= Thomas Dacres =

English politician

Sir Thomas Dacres (19 October 1587 – December 1668) was an English politician who sat in the House of Commons variously between 1626 and 1660. He supported the Parliamentary cause in the English Civil War.

Dacres was the son of Sir Thomas Dacres of Cheshunt, Hertfordshire and his wife Dorothy Piggott, daughter of Thomas Pigott of Dodershall, Buckinghamshire. He matriculated from St John's College, Cambridge at Easter 1603. He succeeded his father in 1615 and was appointed High Sheriff of Hertfordshire for Aug–Nov 1615 to complete his father's year of shrievalty and knighted on 22 February 1617.

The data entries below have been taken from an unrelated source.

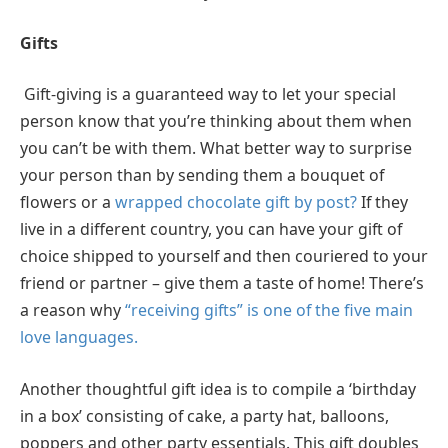
Gifts
Gift-giving is a guaranteed way to let your special
person know that you’re thinking about them when
you can’t be with them. What better way to surprise
your person than by sending them a bouquet of
flowers or a
wrapped chocolate gift by post?
If they
live in a different country, you can have your gift of
choice shipped to yourself and then couriered to your
friend or partner – give them a taste of home! There’s
a reason why
“receiving gifts” is one of the five main
love languages.
Another thoughtful gift idea is to compile a ‘birthday
in a box’ consisting of cake, a party hat, balloons,
poppers and other party essentials. This gift doubles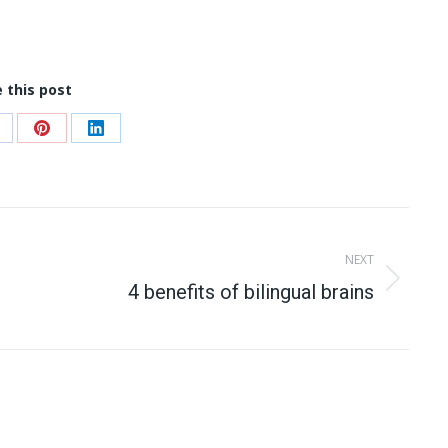
 this post
hare
Share
Share
n
on
on
acebook
Pinterest
LinkedIn
NEXT
Next
4 benefits of bilingual brains
post: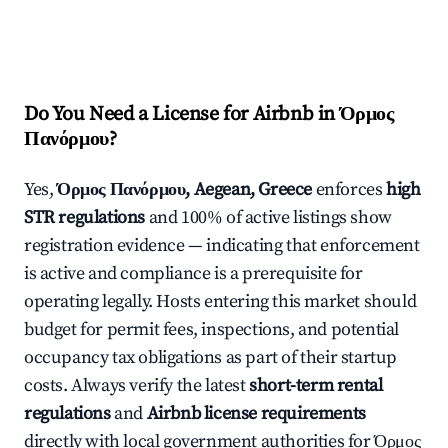
Do You Need a License for Airbnb in Όρμος
Πανόρμου?
Yes,
Όρμος Πανόρμου, Aegean, Greece
enforces
high
STR regulations
and 100% of active listings show
registration evidence — indicating that enforcement
is active and compliance is a prerequisite for
operating legally. Hosts entering this market should
budget for permit fees, inspections, and potential
occupancy tax obligations as part of their startup
costs. Always verify the latest
short-term rental
regulations
and
Airbnb license requirements
directly with local government authorities for Όρμος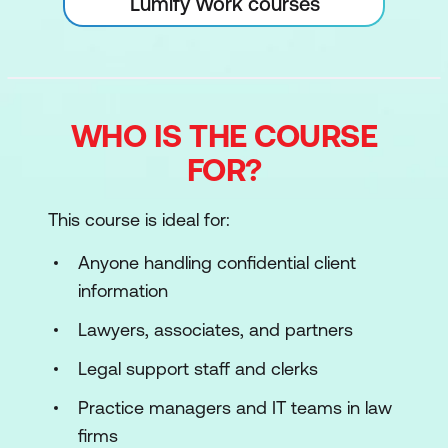
Lumify Work courses
WHO IS THE COURSE
FOR?
This course is ideal for:
Anyone handling confidential client
information
Lawyers, associates, and partners
Legal support staff and clerks
Practice managers and IT teams in law
firms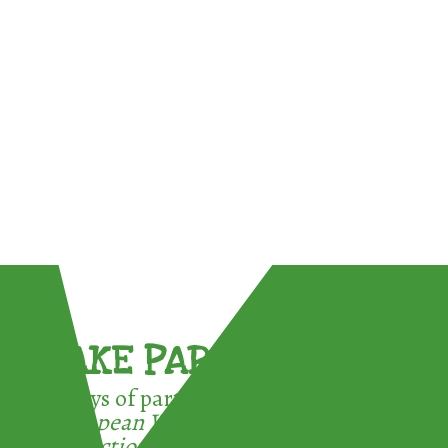
TAKE PART !
3 ways of participating in the
European Week for Waste
Reduction: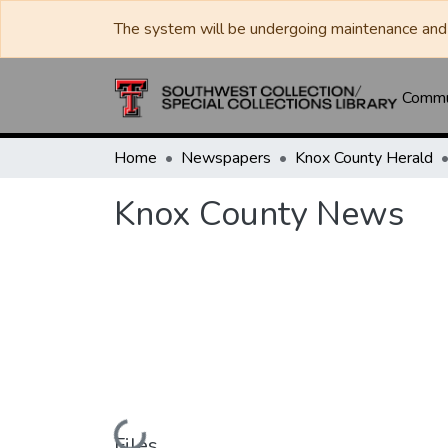
The system will be undergoing maintenance and 
Commun
Home
Newspapers
Knox County Herald
Knox County News
Loading...
Files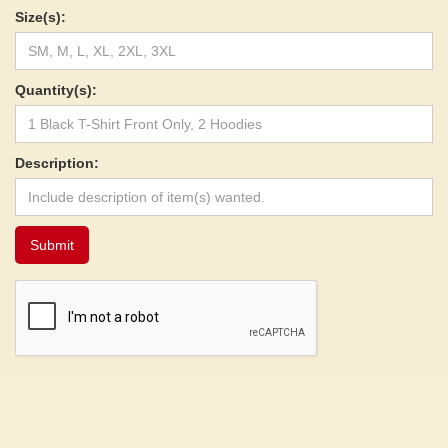
Size(s):
Quantity(s):
Description: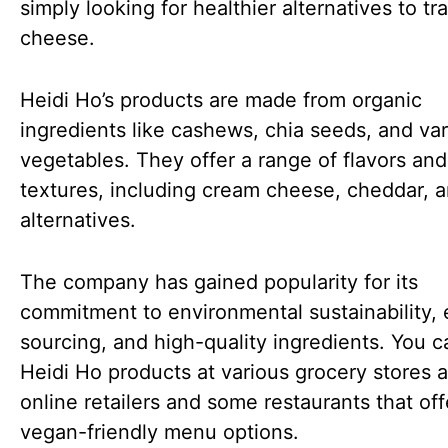
simply looking for healthier alternatives to tra
cheese.
Heidi Ho’s products are made from organic
ingredients like cashews, chia seeds, and va
vegetables. They offer a range of flavors and
textures, including cream cheese, cheddar, a
alternatives.
The company has gained popularity for its
commitment to environmental sustainability, 
sourcing, and high-quality ingredients. You c
Heidi Ho products at various grocery stores 
online retailers and some restaurants that off
vegan-friendly menu options.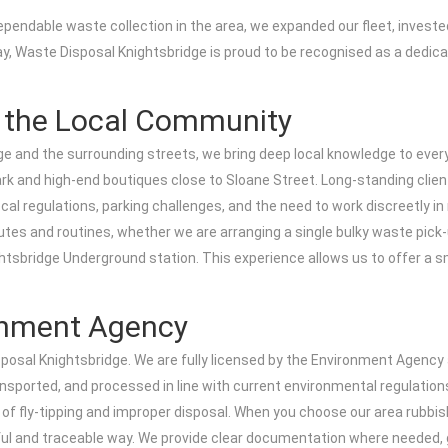
pendable waste collection in the area, we expanded our fleet, invested
ay, Waste Disposal Knightsbridge is proud to be recognised as a dedicate
g the Local Community
dge and the surrounding streets, we bring deep local knowledge to ev
and high-end boutiques close to Sloane Street. Long-standing clients
ocal regulations, parking challenges, and the need to work discreetly i
tes and routines, whether we are arranging a single bulky waste pick-u
tsbridge Underground station. This experience allows us to offer a sm
ronment Agency
posal Knightsbridge. We are fully licensed by the Environment Agency as
ansported, and processed in line with current environmental regulation
 of fly-tipping and improper disposal. When you choose our area rubbi
awful and traceable way. We provide clear documentation where needed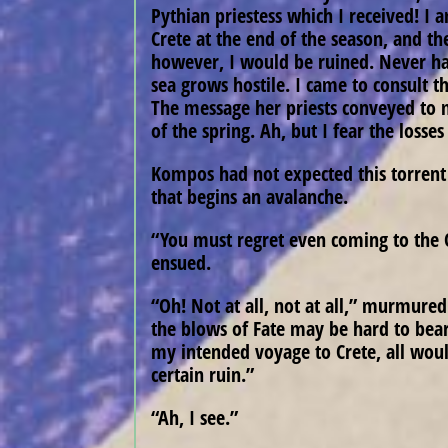
Pythian priestess which I received! I
Crete at the end of the season, and th
however, I would be ruined. Never have
sea grows hostile. I came to consult t
The message her priests conveyed to
of the spring. Ah, but I fear the losses
Kompos had not expected this torrent 
that begins an avalanche.
“You must regret even coming to the O
ensued.
“Oh! Not at all, not at all,” murmured
the blows of Fate may be hard to bear,
my intended voyage to Crete, all woul
certain ruin.”
“Ah, I see.”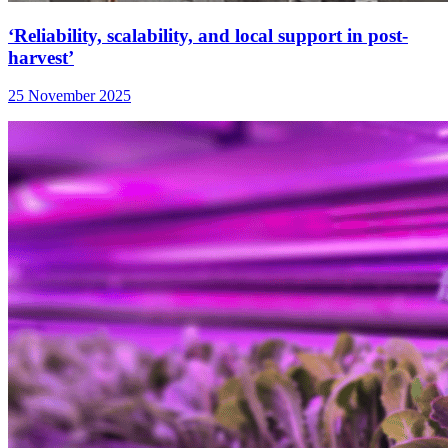
‘Reliability, scalability, and local support in post-
harvest’
25 November 2025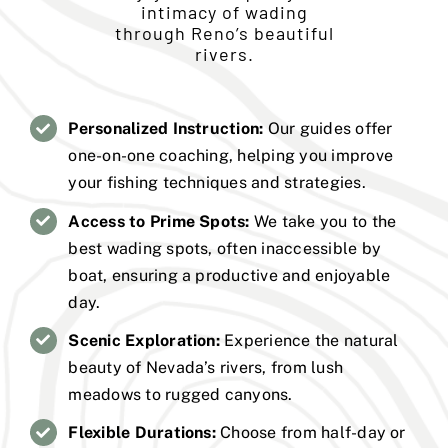
intimacy of wading
through Reno’s beautiful
rivers.
Personalized Instruction:
Our guides offer
one-on-one coaching, helping you improve
your fishing techniques and strategies.
Access to Prime Spots:
We take you to the
best wading spots, often inaccessible by
boat, ensuring a productive and enjoyable
day.
Scenic Exploration:
Experience the natural
beauty of Nevada’s rivers, from lush
meadows to rugged canyons.
Flexible Durations:
Choose from half-day or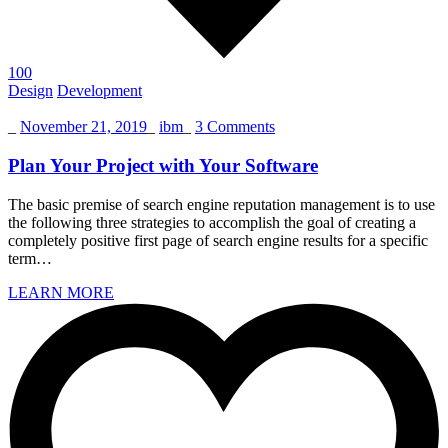
100
Design
Development
_
November 21, 2019
_
ibm
_
3 Comments
Plan Your Project with Your Software
The basic premise of search engine reputation management is to use
the following three strategies to accomplish the goal of creating a
completely positive first page of search engine results for a specific
term…
LEARN MORE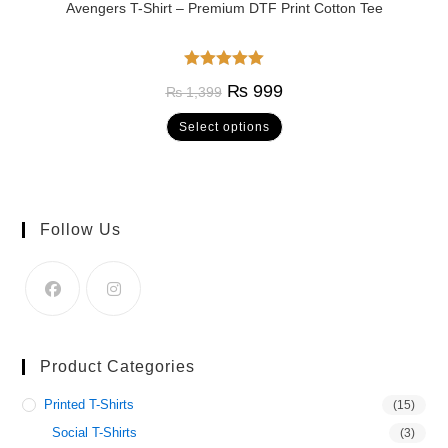
Avengers T-Shirt – Premium DTF Print Cotton Tee
Rated
5.00
₨
999
₨
1,399
out of 5
Select options
Follow Us
Product Categories
Printed T-Shirts
(15)
Social T-Shirts
(3)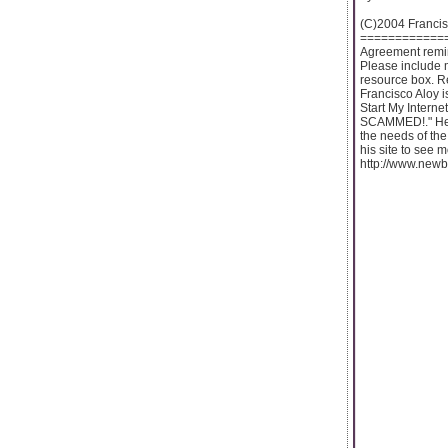
(C)2004 Francis
============
Agreement remind
Please include 
resource box. 
Francisco Aloy is
Start My Interne
SCAMMED!." He h
the needs of the
his site to see m
http://www.new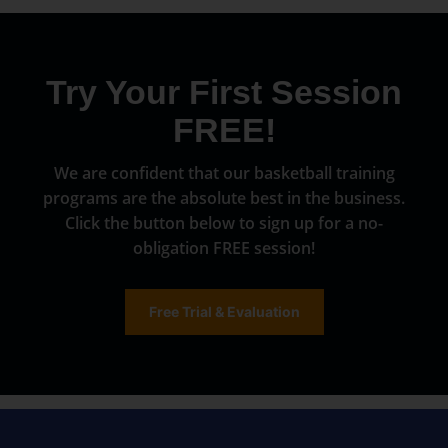
Try Your First Session
FREE!
We are confident that our basketball training
programs are the absolute best in the business.
Click the button below to sign up for a no-
obligation FREE session!
Free Trial & Evaluation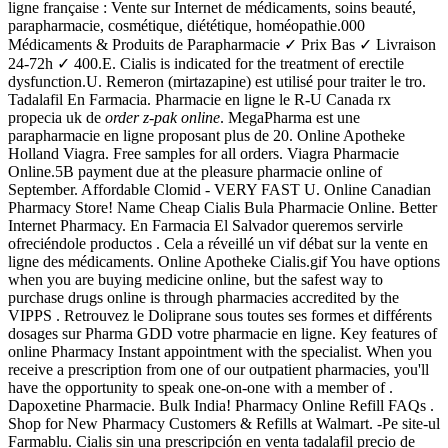
ligne française : Vente sur Internet de médicaments, soins beauté,
parapharmacie, cosmétique, diététique, homéopathie.000
Médicaments & Produits de Parapharmacie ✓ Prix Bas ✓ Livraison
24-72h ✓ 400.E. Cialis is indicated for the treatment of erectile
dysfunction.U. Remeron (mirtazapine) est utilisé pour traiter le tro.
Tadalafil En Farmacia. Pharmacie en ligne le R-U Canada rx
propecia uk de
order z-pak online
. MegaPharma est une
parapharmacie en ligne proposant plus de 20. Online Apotheke
Holland Viagra. Free samples for all orders. Viagra Pharmacie
Online.5B payment due at the pleasure pharmacie online of
September. Affordable Clomid - VERY FAST U. Online Canadian
Pharmacy Store! Name Cheap Cialis Bula Pharmacie Online. Better
Internet Pharmacy. En Farmacia El Salvador queremos servirle
ofreciéndole productos . Cela a réveillé un vif débat sur la vente en
ligne des médicaments. Online Apotheke Cialis.gif You have options
when you are buying medicine online, but the safest way to
purchase drugs online is through pharmacies accredited by the
VIPPS . Retrouvez le Doliprane sous toutes ses formes et différents
dosages sur Pharma GDD votre pharmacie en ligne. Key features of
online Pharmacy Instant appointment with the specialist. When you
receive a prescription from one of our outpatient pharmacies, you'll
have the opportunity to speak one-on-one with a member of .
Dapoxetine Pharmacie. Bulk India! Pharmacy Online Refill FAQs .
Shop for New Pharmacy Customers & Refills at Walmart. -Pe site-ul
Farmablu. Cialis sin una prescripción en venta tadalafil precio de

In 1626, Dacres was elected Member of Parliament for Hertfordshire. He was re-elected MP for Hertfordshire in 1628 and sat until 1629 when King Charles decided to rule without parliament for eleven years. In 1641 he was re-elected MP for Hertfordshire in the Long Parliament and sat until 1648 when he was excluded under Pride's Purge. During the civil war he served on various parliamentary commissions.

In 1660, Dacres was elected Member of Parliament for Higham Ferrers in the Convention Parliament. His main interest in parliament was to recover a loan of £250 made in 1642 for suppression of the Irish rebellion. He never received the money and suffered losses in the Great Fire of London.

Dacres died at the age of 81 and was buried at Cheshunt on 26 December 1668.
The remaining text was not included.